=== WHAT IS NEEDED ===
Retype the records below exactly as they stand, but with no images.

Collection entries

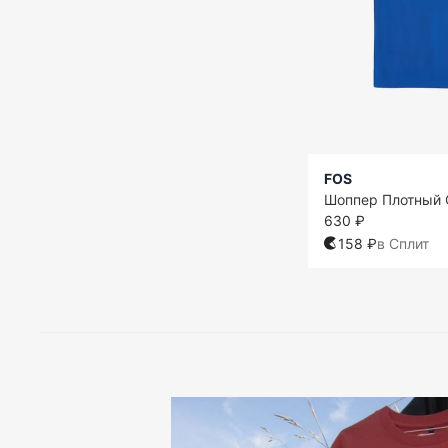
FOS
Шоппер Плотный 
630 ₽
158 ₽
в Сплит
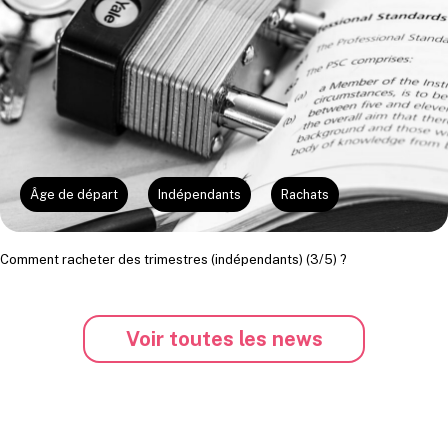
Âge de départ
Indépendants
Rachats
Comment racheter des trimestres (indépendants) (3/5) ?
Voir toutes les news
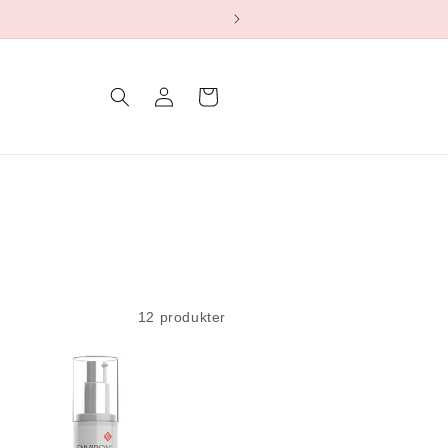
Logg
Handlekurv
inn
12 produkter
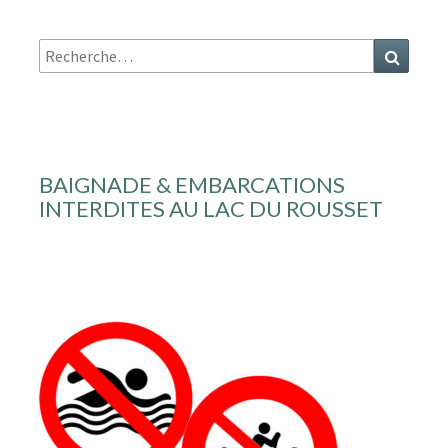
Recherche
Recher
:
BAIGNADE & EMBARCATIONS
INTERDITES AU LAC DU ROUSSET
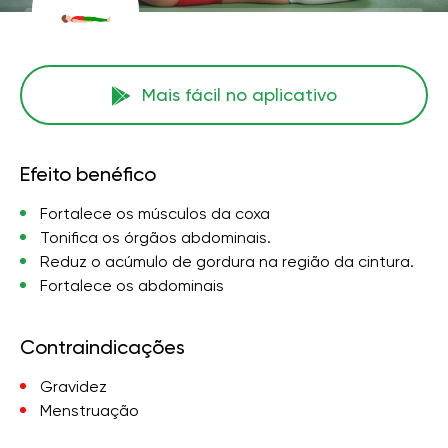
Mais fácil no aplicativo
Efeito benéfico
Fortalece os músculos da coxa
Tonifica os órgãos abdominais.
Reduz o acúmulo de gordura na região da cintura.
Fortalece os abdominais
Contraindicações
Gravidez
Menstruação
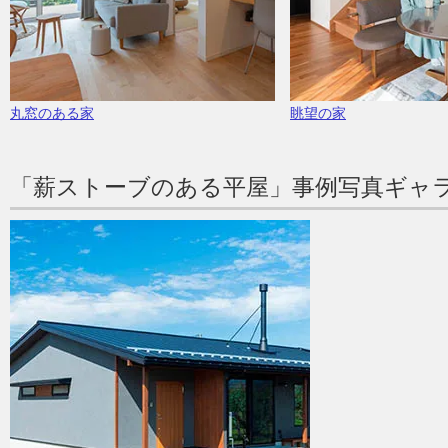
丸窓のある家
眺望の家
「薪ストーブのある平屋」事例写真ギャ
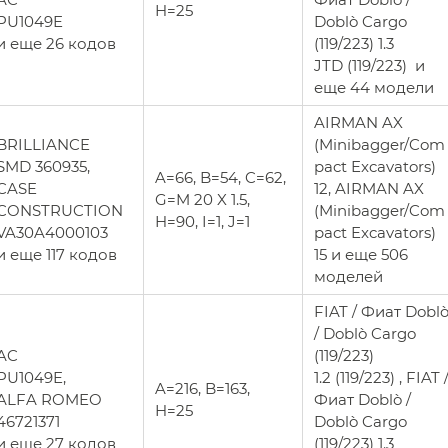
H=25
PU1049E
Doblò Cargo
и еще 26 кодов
(119/223) 1.3
JTD (119/223) и
еще 44 модели
AIRMAN AX
BRILLIANCE
(Minibagger/Com
SMD 360935,
pact Excavators)
A=66, B=54, C=62,
CASE
12, AIRMAN AX
G=M 20 X 1.5,
CONSTRUCTION
(Minibagger/Com
H=90, I=1, J=1
VA30A4000103
pact Excavators)
и еще 117 кодов
15 и еще 506
моделей
FIAT / Фиат Dobl
/ Doblò Cargo
AC
(119/223)
PU1049E,
1.2 (119/223) , FIAT 
A=216, B=163,
ALFA ROMEO
Фиат Doblò /
H=25
46721371
Doblò Cargo
и еще 27 кодов
(119/223) 1.3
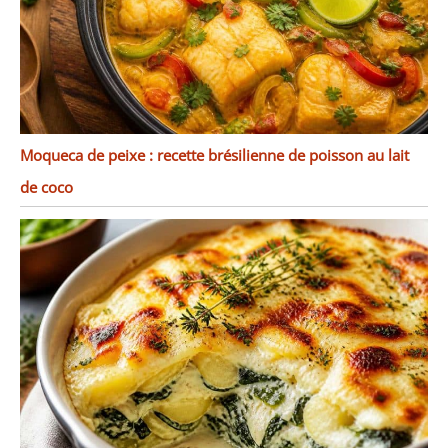
Moqueca de peixe : recette brésilienne de poisson au lait
de coco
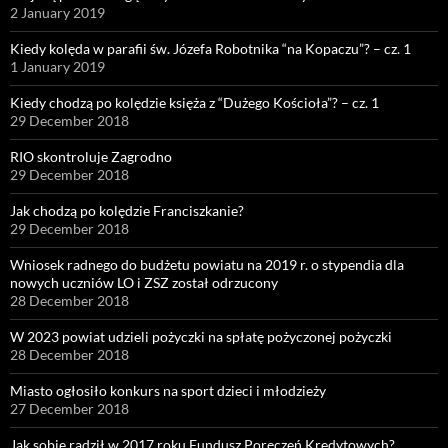
2 January 2019
Kiedy kolęda w parafii św. Józefa Robotnika “na Kopaczu”? – cz. 1
1 January 2019
Kiedy chodzą po kolędzie księża z “Dużego Kościoła”? – cz. 1
29 December 2018
RIO skontroluje Zagrodno
29 December 2018
Jak chodzą po kolędzie Franciszkanie?
29 December 2018
Wniosek radnego do budżetu powiatu na 2019 r. o stypendia dla
nowych uczniów LO i ZSZ został odrzucony
28 December 2018
W 2023 powiat udzieli pożyczki na spłatę pożyczonej pożyczki
28 December 2018
Miasto ogłosiło konkurs na sport dzieci i młodzieży
27 December 2018
Jak sobie radził w 2017 roku Fundusz Poręczeń Kredytowych?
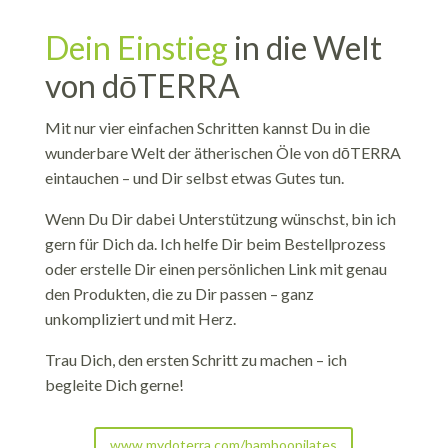
Dein Einstieg
in die Welt
von dōTERRA
Mit nur vier einfachen Schritten kannst Du in die
wunderbare Welt der ätherischen Öle von dōTERRA
eintauchen – und Dir selbst etwas Gutes tun.
Wenn Du Dir dabei Unterstützung wünschst, bin ich
gern für Dich da. Ich helfe Dir beim Bestellprozess
oder erstelle Dir einen persönlichen Link mit genau
den Produkten, die zu Dir passen – ganz
unkompliziert und mit Herz.
Trau Dich, den ersten Schritt zu machen – ich
begleite Dich gerne!
www.mydoterra.com/bamboopilates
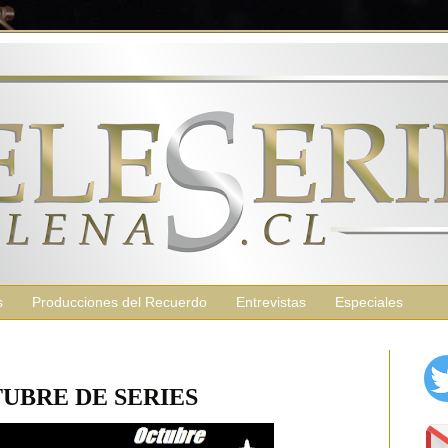
s
Producciones del Recuerdo
Entrevistas
Especiales
UBRE DE SERIES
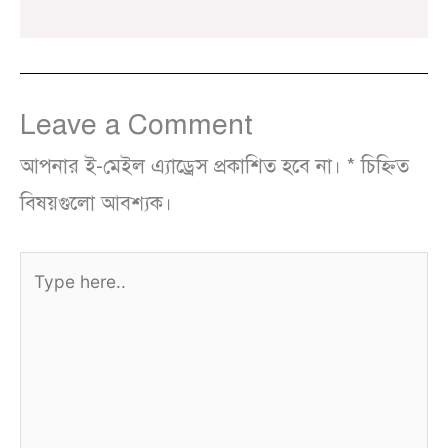
Leave a Comment
আপনার ই-মেইল এ্যাড্রেস প্রকাশিত হবে না।
*
চিহ্নিত
বিষয়গুলো আবশ্যক।
Type
here..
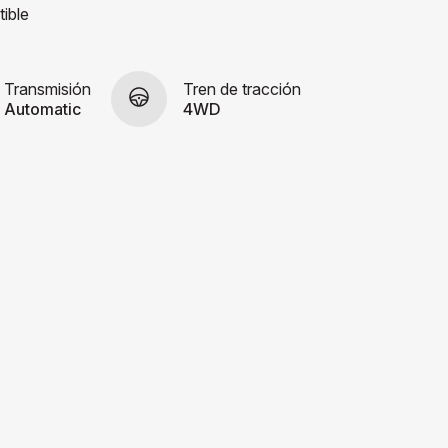
ible
Transmisión
Tren de tracción
Automatic
4WD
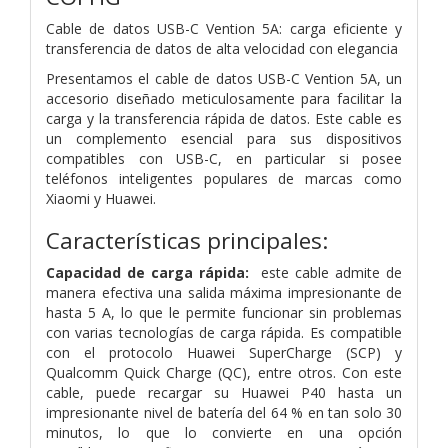
Cable de datos USB-C Vention 5A: carga eficiente y
transferencia de datos de alta velocidad con elegancia
Presentamos el cable de datos USB-C Vention 5A, un
accesorio diseñado meticulosamente para facilitar la
carga y la transferencia rápida de datos. Este cable es
un complemento esencial para sus dispositivos
compatibles con USB-C, en particular si posee
teléfonos inteligentes populares de marcas como
Xiaomi y Huawei.
Características principales:
Capacidad de carga rápida:
este cable admite de
manera efectiva una salida máxima impresionante de
hasta 5 A, lo que le permite funcionar sin problemas
con varias tecnologías de carga rápida. Es compatible
con el protocolo Huawei SuperCharge (SCP) y
Qualcomm Quick Charge (QC), entre otros. Con este
cable, puede recargar su Huawei P40 hasta un
impresionante nivel de batería del 64 % en tan solo 30
minutos, lo que lo convierte en una opción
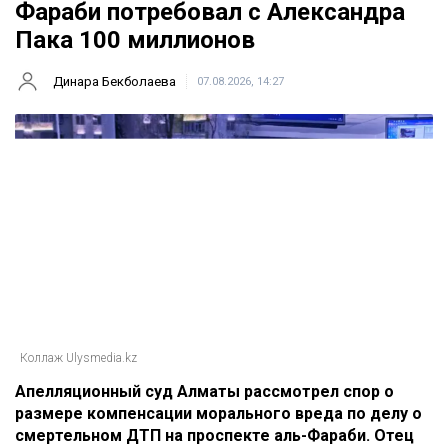
Фараби потребовал с Александра
Пака 100 миллионов
Динара Бекболаева
07.08.2026, 14:27
Коллаж Ulysmedia.kz
Апелляционный суд Алматы рассмотрел спор о
размере компенсации морального вреда по делу о
смертельном ДТП на проспекте аль-Фараби. Отец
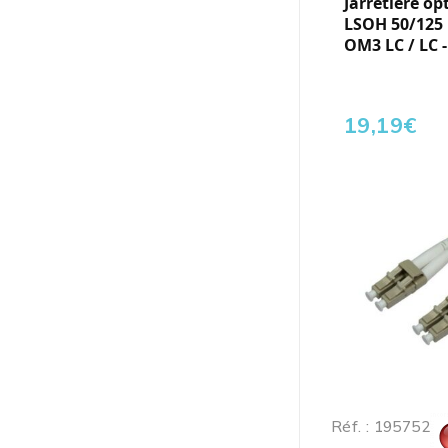
Jarretière op
LSOH 50/125
OM3 LC / LC 
19,19
€
Réf. : 195752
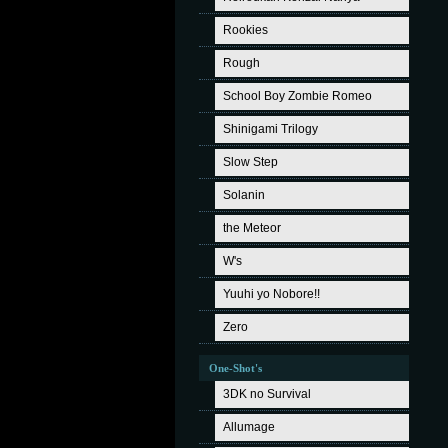
Rookies
Rough
School Boy Zombie Romeo
Shinigami Trilogy
Slow Step
Solanin
the Meteor
W's
Yuuhi yo Nobore!!
Zero
One-Shot's
3DK no Survival
Allumage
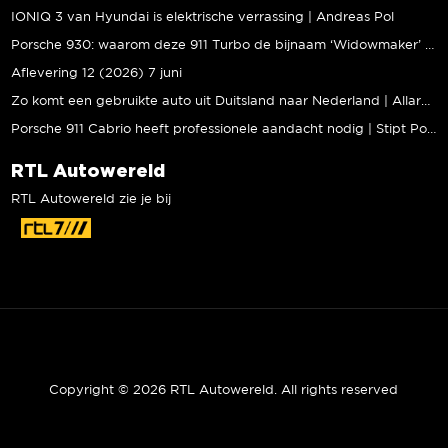
IONIQ 3 van Hyundai is elektrische verrassing | Andreas Pol
Porsche 930: waarom deze 911 Turbo de bijnaam ‘Widowmaker’ kreeg | Gallery Aaldering
Aflevering 12 (2026) 7 juni
Zo komt een gebruikte auto uit Duitsland naar Nederland | Allard Kalff
Porsche 911 Cabrio heeft professionele aandacht nodig | Stipt Polish Point
RTL Autowereld
RTL Autowereld zie je bij
Copyright © 2026 RTL Autowereld. All rights reserved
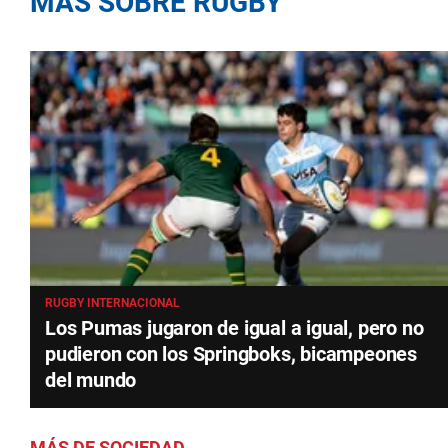
MÁS SOBRE RUGBY
RUGBY INTERNACIONAL
Los Pumas jugaron de igual a igual, pero no
pudieron con los Springboks, bicampeones
del mundo
MÁS DE SOCIEDAD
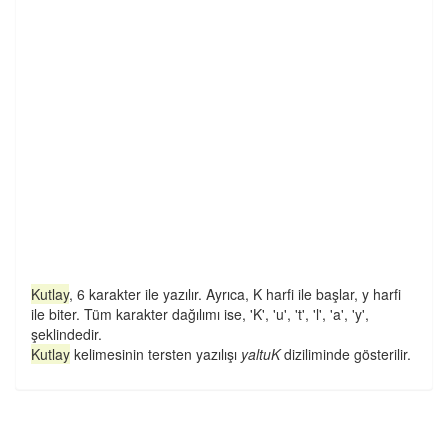
Kutlay
, 6 karakter ile yazılır. Ayrıca, K harfi ile başlar, y harfi
ile biter. Tüm karakter dağılımı ise, 'K', 'u', 't', 'l', 'a', 'y',
şeklindedir.
Kutlay
kelimesinin tersten yazılışı
yaltuK
diziliminde gösterilir.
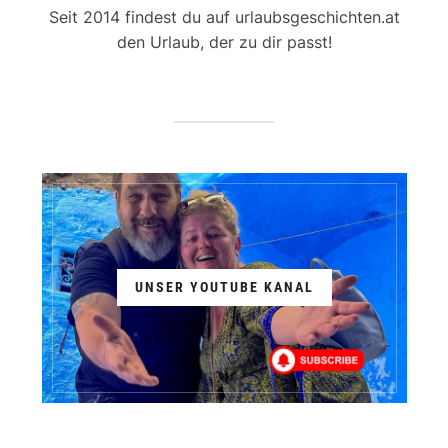
Seit 2014 findest du auf urlaubsgeschichten.at
den Urlaub, der zu dir passt!
UNSER YOUTUBE KANAL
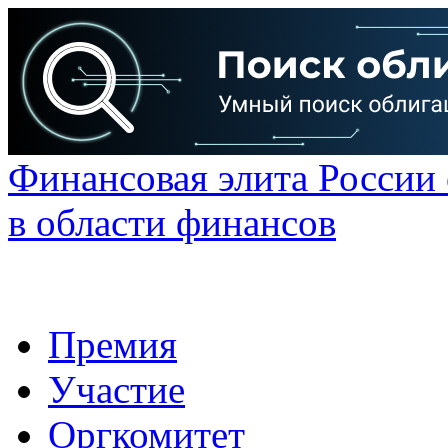
Финансовая элита России
в области финансов
Премия
Участие
Оргкомитет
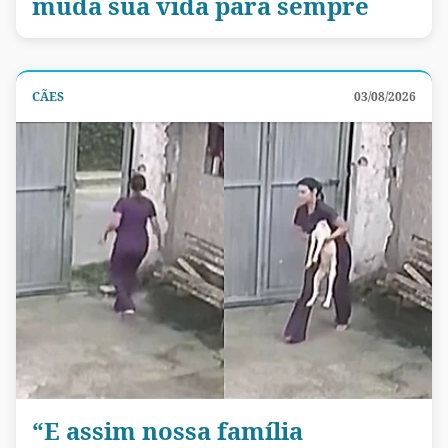
muda sua vida para sempre
CÃES
03/08/2026
“E assim nossa família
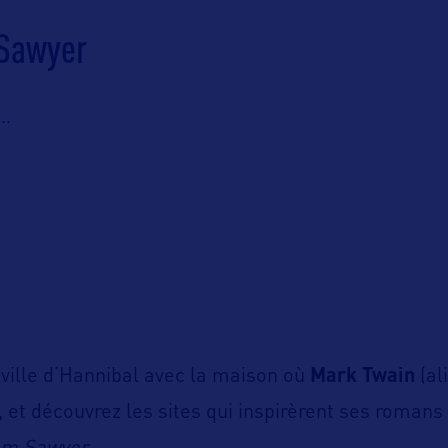
 Sawyer
l…
e ville d’Hannibal avec la maison où
Mark Twain
(al
 et découvrez les sites qui inspirèrent ses romans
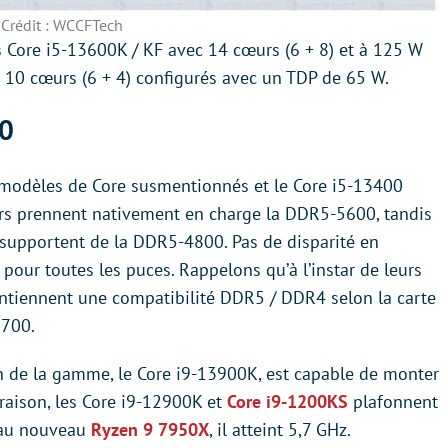
Crédit : WCCFTech
s Core i5-13600K / KF avec 14 cœurs (6 + 8) et à 125 W
à 10 cœurs (6 + 4) configurés avec un TDP de 65 W.
0
is modèles de Core susmentionnés et le Core i5-13400
ers prennent nativement en charge la DDR5-5600, tandis
, supportent de la DDR5-4800. Pas de disparité en
our toutes les puces. Rappelons qu’à l’instar de leurs
intiennent une compatibilité DDR5 / DDR4 selon la carte
1700.
on de la gamme, le Core i9-13900K, est capable de monter
raison, les Core i9-12900K et
Core i9-1200KS
plafonnent
t au nouveau
Ryzen 9 7950X
, il atteint 5,7 GHz.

=== SOLVED PROBLEM ===
FOS
Шоппер Плотный 
630 ₽
158 ₽
в Сплит
Âge de départ
Indépendants
Rachats
Comment racheter des trimestres (indépendants) (3/5) ?
Voir toutes les news
Logg
Handlekurv
inn
12 produkter
Recherche
Recher
:
BAIGNADE & EMBARCATIONS
INTERDITES AU LAC DU ROUSSET
Mais fácil no aplicativo
Efeito benéfico
Fortalece os músculos da coxa
Tonifica os órgãos abdominais.
Reduz o acúmulo de gordura na região da cintura.
Fortalece os abdominais
Contraindicações
Gravidez
Menstruação
丸窓のある家
眺望の家
「薪ストーブのある平屋」事例写真ギャ
H=25
PU1049E
Doblò Cargo
и еще 26 кодов
(119/223) 1.3
JTD (119/223) и
еще 44 модели
AIRMAN AX
BRILLIANCE
(Minibagger/Com
SMD 360935,
pact Excavators)
A=66, B=54, C=62,
CASE
12, AIRMAN AX
G=M 20 X 1.5,
CONSTRUCTION
(Minibagger/Com
H=90, I=1, J=1
VA30A4000103
pact Excavators)
и еще 117 кодов
15 и еще 506
моделей
FIAT / Фиат Dobl
/ Doblò Cargo
AC
(119/223)
PU1049E,
1.2 (119/223) , FIAT 
A=216, B=163,
ALFA ROMEO
Фиат Doblò /
H=25
46721371
Doblò Cargo
и еще 27 кодов
(119/223) 1.3
Moqueca de peixe : recette brésilienne de poisson au lait
de coco
2 January 2019
Kiedy kolęda w parafii św. Józefa Robotnika “na Kopaczu”? – cz. 1
1 January 2019
Kiedy chodzą po kolędzie księża z “Dużego Kościoła”? – cz. 1
29 December 2018
RIO skontroluje Zagrodno
29 December 2018
Jak chodzą po kolędzie Franciszkanie?
29 December 2018
Wniosek radnego do budżetu powiatu na 2019 r. o stypendia dla
nowych uczniów LO i ZSZ został odrzucony
28 December 2018
W 2023 powiat udzieli pożyczki na spłatę pożyczonej pożyczki
28 December 2018
Miasto ogłosiło konkurs na sport dzieci i młodzieży
27 December 2018
Jak sobie radził w 2017 roku Fundusz Poręczeń Kredytowych?
Dein Einstieg
in die Welt
von dōTERRA
Mit nur vier einfachen Schritten kannst Du in die
wunderbare Welt der ätherischen Öle von dōTERRA
eintauchen – und Dir selbst etwas Gutes tun.
Wenn Du Dir dabei Unterstützung wünschst, bin ich
gern für Dich da. Ich helfe Dir beim Bestellprozess
oder erstelle Dir einen persönlichen Link mit genau
den Produkten, die zu Dir passen – ganz
unkompliziert und mit Herz.
Trau Dich, den ersten Schritt zu machen – ich
begleite Dich gerne!
www.mydoterra.com/bamboopilates
s
Producciones del Recuerdo
Entrevistas
Especiales
UBRE DE SERIES
Leave a Comment
আপনার ই-মেইল এ্যাড্রেস প্রকাশিত হবে না।
*
চিহ্নিত
বিষয়গুলো আবশ্যক।
Type
here..
ible
Transmisión
Tren de tracción
Automatic
4WD
Cable de datos USB-C Vention 5A: carga eficiente y
transferencia de datos de alta velocidad con elegancia
Presentamos el cable de datos USB-C Vention 5A, un
accesorio diseñado meticulosamente para facilitar la
carga y la transferencia rápida de datos. Este cable es
un complemento esencial para sus dispositivos
compatibles con USB-C, en particular si posee
teléfonos inteligentes populares de marcas como
Xiaomi y Huawei.
Características principales:
Capacidad de carga rápida:
este cable admite de
manera efectiva una salida máxima impresionante de
hasta 5 A, lo que le permite funcionar sin problemas
con varias tecnologías de carga rápida. Es compatible
con el protocolo Huawei SuperCharge (SCP) y
Qualcomm Quick Charge (QC), entre otros. Con este
cable, puede recargar su Huawei P40 hasta un
impresionante nivel de batería del 64 % en tan solo 30
minutos, lo que lo convierte en una opción
Фараби потребовал с Александра
Пака 100 миллионов
Динара Бекболаева
07.08.2026, 14:27
Коллаж Ulysmedia.kz
Апелляционный суд Алматы рассмотрел спор о
размере компенсации морального вреда по делу о
смертельном ДТП на проспекте аль-Фараби. Отец
Jarretière op
LSOH 50/125
OM3 LC / LC 
19,19
€
Réf. : 195752
Rookies
Rough
School Boy Zombie Romeo
Shinigami Trilogy
Slow Step
Solanin
the Meteor
W's
Yuuhi yo Nobore!!
Zero
One-Shot's
3DK no Survival
Allumage
IONIQ 3 van Hyundai is elektrische verrassing | Andreas Pol
Porsche 930: waarom deze 911 Turbo de bijnaam ‘Widowmaker’ kreeg | Gallery Aaldering
Aflevering 12 (2026) 7 juni
Zo komt een gebruikte auto uit Duitsland naar Nederland | Allard Kalff
Porsche 911 Cabrio heeft professionele aandacht nodig | Stipt Polish Point
RTL Autowereld
RTL Autowereld zie je bij
Copyright © 2026 RTL Autowereld. All rights reserved
MÁS SOBRE RUGBY
RUGBY INTERNACIONAL
Los Pumas jugaron de igual a igual, pero no
pudieron con los Springboks, bicampeones
del mundo
MÁS DE SOCIEDAD
Kutlay
, 6 karakter ile yazılır. Ayrıca, K harfi ile başlar, y harfi
ile biter. Tüm karakter dağılımı ise, 'K', 'u', 't', 'l', 'a', 'y',
şeklindedir.
Kutlay
kelimesinin tersten yazılışı
yaltuK
diziliminde gösterilir.
Seit 2014 findest du auf urlaubsgeschichten.at
den Urlaub, der zu dir passt!
UNSER YOUTUBE KANAL
Финансовая элита России
в области финансов
Премия
Участие
Оргкомитет
muda sua vida para sempre
CÃES
03/08/2026
“E assim nossa família
 Sawyer
l…
e ville d’Hannibal avec la maison où
Mark Twain
(al
 et découvrez les sites qui inspirèrent ses romans
Crédit : WCCFTech
s Core i5-13600K / KF avec 14 cœurs (6 + 8) et à 125 W
à 10 cœurs (6 + 4) configurés avec un TDP de 65 W.
0
is modèles de Core susmentionnés et le Core i5-13400
ers prennent nativement en charge la DDR5-5600, tandis
, supportent de la DDR5-4800. Pas de disparité en
our toutes les puces. Rappelons qu’à l’instar de leurs
intiennent une compatibilité DDR5 / DDR4 selon la carte
1700.
on de la gamme, le Core i9-13900K, est capable de monter
raison, les Core i9-12900K et
Core i9-1200KS
plafonnent
t au nouveau
Ryzen 9 7950X
, il atteint 5,7 GHz.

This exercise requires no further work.